Assignment:
Beginning with the line that contains "Viac podnikania a inovácií do vzdelávania", transcribe every line through the end of the entries exactly as written, and reproduce nothing else.

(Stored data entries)
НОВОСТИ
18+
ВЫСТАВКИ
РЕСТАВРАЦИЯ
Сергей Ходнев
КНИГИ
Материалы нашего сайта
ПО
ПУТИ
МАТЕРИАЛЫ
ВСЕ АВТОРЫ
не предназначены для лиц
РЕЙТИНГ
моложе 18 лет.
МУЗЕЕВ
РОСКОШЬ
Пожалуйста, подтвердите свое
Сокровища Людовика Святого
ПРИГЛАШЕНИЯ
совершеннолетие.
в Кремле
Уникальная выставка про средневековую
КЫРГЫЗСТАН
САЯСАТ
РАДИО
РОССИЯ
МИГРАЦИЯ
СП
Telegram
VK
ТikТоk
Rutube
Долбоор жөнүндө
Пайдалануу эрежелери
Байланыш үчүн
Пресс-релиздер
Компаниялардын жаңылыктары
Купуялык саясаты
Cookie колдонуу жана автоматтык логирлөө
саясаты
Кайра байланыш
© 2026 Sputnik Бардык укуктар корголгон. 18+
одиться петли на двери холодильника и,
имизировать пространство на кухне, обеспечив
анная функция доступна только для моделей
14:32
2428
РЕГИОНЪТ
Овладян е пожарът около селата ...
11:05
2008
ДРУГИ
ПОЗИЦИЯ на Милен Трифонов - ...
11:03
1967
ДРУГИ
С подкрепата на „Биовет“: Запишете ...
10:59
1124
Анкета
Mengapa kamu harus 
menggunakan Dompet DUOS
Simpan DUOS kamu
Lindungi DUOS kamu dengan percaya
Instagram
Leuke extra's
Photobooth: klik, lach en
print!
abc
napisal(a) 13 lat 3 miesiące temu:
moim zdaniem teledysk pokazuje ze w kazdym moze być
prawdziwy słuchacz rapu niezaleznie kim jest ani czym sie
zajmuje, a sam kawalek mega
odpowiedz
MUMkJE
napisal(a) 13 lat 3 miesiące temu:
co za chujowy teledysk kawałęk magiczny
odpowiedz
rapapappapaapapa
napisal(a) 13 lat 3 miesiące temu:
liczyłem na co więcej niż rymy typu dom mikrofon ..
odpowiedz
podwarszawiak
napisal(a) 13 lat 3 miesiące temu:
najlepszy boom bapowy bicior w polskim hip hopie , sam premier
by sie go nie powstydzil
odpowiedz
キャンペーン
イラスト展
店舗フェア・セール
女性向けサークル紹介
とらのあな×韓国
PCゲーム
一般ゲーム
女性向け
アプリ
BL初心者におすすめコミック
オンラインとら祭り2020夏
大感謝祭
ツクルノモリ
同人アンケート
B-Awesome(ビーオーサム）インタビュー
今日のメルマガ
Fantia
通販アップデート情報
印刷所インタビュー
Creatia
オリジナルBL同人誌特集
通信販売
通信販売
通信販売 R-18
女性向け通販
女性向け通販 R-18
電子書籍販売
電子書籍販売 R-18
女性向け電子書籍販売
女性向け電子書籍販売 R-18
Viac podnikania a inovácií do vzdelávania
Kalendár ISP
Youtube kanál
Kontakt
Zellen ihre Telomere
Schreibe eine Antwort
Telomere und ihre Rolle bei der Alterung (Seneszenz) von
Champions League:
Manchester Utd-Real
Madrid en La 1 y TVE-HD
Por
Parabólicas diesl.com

Answer space:
Viac podnikania a inovácií do vzdelávania
Kalendár ISP
Youtube kanál
Kontakt
Zellen ihre Telomere
Schreibe eine Antwort
Telomere und ihre Rolle bei der Alterung (Seneszenz) von
Champions League:
Manchester Utd-Real
Madrid en La 1 y TVE-HD
Por
Parabólicas diesl.com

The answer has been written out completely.